And that is one of the places where he dramatically steps off the path of others — calling pit stops.
With the race on the line, several top drivers say that they want their crew chief to make the final call — with some input of course. The crew chief is following the competitors, often has a better big-picture view of both what is happening on the track with other cars and with the race itself.
He wants to be in charge — win or lose. And humbly accepts both the praise and criticism that follows making such a call.
It’s one of the many ways he has already distinguished himself from the competition.
“When it’s time to make the final play, I want the ball,” he said. “I feel like that’s something winners and champions do. And I might fail; I fail, we all fail. But I want to fail and look back and say at least I took the shot. I didn’t watch as time ran out and the misses that I have along the way make me better and more prepared for the opportunities to come.”
And when it comes to making changes?
Well, Keselowski thinks that just keeps teams sharp.
“There’s something to be said for continuity,” he said before adding, “continuity is good in moderation; at some point you have to continue to improve.”

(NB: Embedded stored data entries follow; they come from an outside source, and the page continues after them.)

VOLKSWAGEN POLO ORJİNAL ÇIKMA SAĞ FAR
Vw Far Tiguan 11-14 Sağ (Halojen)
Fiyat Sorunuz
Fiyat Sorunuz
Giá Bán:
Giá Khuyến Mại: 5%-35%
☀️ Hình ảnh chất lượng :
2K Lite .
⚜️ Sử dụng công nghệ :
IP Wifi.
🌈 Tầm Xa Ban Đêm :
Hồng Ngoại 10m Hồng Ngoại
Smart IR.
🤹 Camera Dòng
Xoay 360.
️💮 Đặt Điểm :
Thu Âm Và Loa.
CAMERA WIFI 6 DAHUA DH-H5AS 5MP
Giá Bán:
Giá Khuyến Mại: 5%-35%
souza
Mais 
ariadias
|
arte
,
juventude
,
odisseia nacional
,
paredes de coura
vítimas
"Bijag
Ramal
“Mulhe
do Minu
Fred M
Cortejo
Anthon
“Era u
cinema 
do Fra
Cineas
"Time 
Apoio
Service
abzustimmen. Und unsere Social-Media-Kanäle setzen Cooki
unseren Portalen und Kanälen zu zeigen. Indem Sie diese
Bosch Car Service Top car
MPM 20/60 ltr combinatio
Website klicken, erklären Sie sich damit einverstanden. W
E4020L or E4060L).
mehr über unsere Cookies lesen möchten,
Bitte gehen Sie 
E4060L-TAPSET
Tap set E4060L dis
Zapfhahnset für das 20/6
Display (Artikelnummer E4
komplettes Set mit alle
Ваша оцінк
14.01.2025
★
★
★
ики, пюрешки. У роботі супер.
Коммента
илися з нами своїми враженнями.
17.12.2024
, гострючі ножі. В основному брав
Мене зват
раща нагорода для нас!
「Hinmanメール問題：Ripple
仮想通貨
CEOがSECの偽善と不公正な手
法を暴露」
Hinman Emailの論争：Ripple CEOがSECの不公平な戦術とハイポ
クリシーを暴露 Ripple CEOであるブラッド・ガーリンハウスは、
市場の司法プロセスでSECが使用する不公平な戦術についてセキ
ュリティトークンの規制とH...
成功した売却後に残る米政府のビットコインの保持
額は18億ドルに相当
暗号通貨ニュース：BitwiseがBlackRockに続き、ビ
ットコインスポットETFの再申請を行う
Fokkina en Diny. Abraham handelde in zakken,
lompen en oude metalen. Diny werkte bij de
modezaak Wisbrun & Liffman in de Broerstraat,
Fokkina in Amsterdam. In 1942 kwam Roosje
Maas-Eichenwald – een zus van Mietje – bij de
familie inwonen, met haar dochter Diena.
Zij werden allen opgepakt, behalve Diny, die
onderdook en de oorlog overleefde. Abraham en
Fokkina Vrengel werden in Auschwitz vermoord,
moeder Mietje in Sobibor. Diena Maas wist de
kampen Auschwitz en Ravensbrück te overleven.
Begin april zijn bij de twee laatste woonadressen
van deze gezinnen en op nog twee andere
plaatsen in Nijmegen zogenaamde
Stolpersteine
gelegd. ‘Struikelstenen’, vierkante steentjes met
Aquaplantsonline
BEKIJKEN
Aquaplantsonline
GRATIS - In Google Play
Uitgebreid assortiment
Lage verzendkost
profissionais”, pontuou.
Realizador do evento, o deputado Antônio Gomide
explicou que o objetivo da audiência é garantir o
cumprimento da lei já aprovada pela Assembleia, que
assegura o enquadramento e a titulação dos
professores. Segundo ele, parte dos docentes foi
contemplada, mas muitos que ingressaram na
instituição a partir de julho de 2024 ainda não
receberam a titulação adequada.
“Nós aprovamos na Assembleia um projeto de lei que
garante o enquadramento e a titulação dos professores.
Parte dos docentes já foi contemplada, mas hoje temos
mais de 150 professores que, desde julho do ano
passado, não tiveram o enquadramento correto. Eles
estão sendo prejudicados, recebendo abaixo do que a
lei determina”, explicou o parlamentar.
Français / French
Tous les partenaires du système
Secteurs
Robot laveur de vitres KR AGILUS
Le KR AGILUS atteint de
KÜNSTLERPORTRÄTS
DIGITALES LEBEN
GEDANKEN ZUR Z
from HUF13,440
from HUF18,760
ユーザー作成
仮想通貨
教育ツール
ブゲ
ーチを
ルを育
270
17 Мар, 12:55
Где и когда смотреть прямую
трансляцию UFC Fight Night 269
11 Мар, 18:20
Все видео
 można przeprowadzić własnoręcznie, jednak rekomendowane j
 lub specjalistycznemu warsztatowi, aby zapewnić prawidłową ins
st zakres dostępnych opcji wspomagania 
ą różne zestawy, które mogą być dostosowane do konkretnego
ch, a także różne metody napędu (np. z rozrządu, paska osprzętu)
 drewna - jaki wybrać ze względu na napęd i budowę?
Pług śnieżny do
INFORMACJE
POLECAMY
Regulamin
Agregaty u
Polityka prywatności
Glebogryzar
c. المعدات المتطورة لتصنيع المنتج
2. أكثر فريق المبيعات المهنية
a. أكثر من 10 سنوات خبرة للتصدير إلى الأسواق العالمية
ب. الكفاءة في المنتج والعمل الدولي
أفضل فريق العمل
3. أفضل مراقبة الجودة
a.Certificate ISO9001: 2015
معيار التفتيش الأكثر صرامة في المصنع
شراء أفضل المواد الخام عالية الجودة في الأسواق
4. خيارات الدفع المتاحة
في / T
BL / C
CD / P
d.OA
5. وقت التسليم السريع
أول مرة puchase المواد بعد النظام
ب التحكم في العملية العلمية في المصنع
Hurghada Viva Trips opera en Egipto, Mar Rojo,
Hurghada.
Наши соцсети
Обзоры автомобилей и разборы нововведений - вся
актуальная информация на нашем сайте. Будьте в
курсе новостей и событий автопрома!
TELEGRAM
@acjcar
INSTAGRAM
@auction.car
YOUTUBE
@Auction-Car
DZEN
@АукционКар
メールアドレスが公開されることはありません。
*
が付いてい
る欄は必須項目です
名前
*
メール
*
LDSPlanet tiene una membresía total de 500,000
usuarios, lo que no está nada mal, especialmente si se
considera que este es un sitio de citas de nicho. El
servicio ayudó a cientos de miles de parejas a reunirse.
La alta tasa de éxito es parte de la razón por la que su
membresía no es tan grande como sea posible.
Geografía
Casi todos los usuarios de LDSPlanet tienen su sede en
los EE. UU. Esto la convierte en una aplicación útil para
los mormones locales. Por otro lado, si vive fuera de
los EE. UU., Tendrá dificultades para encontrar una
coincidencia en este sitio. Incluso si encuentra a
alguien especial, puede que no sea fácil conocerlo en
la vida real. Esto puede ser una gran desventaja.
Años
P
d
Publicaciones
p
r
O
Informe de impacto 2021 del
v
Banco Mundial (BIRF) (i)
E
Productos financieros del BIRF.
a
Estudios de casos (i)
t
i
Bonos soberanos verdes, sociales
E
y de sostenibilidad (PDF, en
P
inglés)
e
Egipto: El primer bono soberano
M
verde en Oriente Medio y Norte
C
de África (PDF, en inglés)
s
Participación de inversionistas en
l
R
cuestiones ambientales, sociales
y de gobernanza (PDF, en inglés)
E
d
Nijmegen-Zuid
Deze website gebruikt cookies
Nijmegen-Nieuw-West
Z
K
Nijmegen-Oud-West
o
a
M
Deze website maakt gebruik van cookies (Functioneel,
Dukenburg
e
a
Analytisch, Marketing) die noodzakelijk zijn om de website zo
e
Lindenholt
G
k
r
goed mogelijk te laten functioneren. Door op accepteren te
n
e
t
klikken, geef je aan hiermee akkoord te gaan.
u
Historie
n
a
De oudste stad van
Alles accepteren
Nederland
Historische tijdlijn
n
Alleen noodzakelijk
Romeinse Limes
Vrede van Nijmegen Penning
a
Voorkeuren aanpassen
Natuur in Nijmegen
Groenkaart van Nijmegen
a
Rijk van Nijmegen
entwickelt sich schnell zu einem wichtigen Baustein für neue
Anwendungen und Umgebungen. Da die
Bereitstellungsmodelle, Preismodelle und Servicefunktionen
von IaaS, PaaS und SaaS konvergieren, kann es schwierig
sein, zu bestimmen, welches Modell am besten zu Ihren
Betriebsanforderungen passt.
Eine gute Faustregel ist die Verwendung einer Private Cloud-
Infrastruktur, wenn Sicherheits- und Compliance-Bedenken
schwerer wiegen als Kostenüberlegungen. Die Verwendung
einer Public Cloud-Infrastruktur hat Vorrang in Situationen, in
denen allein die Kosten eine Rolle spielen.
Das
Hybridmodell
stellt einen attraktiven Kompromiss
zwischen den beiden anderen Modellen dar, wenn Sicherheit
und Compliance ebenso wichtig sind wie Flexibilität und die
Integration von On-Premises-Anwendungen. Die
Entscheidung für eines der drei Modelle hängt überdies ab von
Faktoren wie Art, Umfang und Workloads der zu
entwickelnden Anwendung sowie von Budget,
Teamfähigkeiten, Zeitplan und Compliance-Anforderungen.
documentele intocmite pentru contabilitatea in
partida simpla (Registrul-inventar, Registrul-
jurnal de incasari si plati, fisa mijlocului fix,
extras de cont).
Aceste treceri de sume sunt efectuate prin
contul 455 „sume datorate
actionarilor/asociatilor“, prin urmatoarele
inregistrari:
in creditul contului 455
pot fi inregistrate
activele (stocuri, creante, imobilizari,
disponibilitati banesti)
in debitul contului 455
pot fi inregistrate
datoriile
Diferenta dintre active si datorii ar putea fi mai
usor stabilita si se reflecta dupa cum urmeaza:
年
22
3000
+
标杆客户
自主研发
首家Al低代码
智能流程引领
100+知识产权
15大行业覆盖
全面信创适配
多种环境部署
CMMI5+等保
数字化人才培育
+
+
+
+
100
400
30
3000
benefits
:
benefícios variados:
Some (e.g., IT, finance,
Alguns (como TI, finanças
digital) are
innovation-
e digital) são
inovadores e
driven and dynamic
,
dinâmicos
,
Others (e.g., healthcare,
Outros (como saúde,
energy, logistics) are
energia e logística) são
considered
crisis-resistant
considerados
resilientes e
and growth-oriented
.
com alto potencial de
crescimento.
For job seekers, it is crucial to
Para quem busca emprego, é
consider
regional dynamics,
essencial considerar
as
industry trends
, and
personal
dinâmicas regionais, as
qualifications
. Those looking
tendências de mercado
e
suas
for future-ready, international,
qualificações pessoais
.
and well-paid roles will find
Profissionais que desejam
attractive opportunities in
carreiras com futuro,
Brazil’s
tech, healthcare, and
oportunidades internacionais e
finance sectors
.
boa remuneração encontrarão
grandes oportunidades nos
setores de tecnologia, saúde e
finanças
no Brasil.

That applies to NASCAR as a whole, too.
Keselowski is embracing all roles of being a champion, including having more of a voice in the garage. This season, he’ll be a go-to driver for fans and media trying to sort out issues of the day.
He’s always been willing to weigh in, but adding the title to the rhetoric only adds more weight to Keselowski’s opinions.
It doesn’t hurt, either, that those opinions are well-informed and thought-provoking on a wide range of issues.
Or that he’s so willing to embrace the role despite his increased schedule and the on-track competition.
“I care about this sport; I don’t want to just be a champion of a sport that isn’t as strong as it can be,” he said. “I want to be a part of making the sport stronger and I want to be that guy that can stand up and make it better. I want to be a leader in this sport, quite frankly. In order to do that, you’re going to have to be vocal. That’s not for everyone and there’s champions in the past who haven’t done that, but my goal is to be the best I can be and to do something great for this sport and to be great and do great things, you can’t do the same things everyone else has done.
“You have to do things on your own; you have to reach out and take that step and go out on that limb and for me, perhaps, being vocal is one part of that. But if it makes the sport better for us all, I think it is worth it.”
First, though, is that next title.
Keselowski clearly seems to have enjoyed his offseason. From the moment he won the title and embarked on a festive Victory Lane celebration in the season finale to now, he’s spoken like a champion who hasn’t left the fun out of the job.
Now, though, he’s ready to get back to business — the business of becoming the 2013 champion.
“When you look at (the title banner) now and it says 2012 champion, all I can think is that it is not 2012 anymore,” he said. “So New Year’s Day is a big day. Each and every opportunity to really seize the moment of what it means to be a champion is also a moment of self-reflection on what it’s going to take and why it’s important to push hard to do it again.”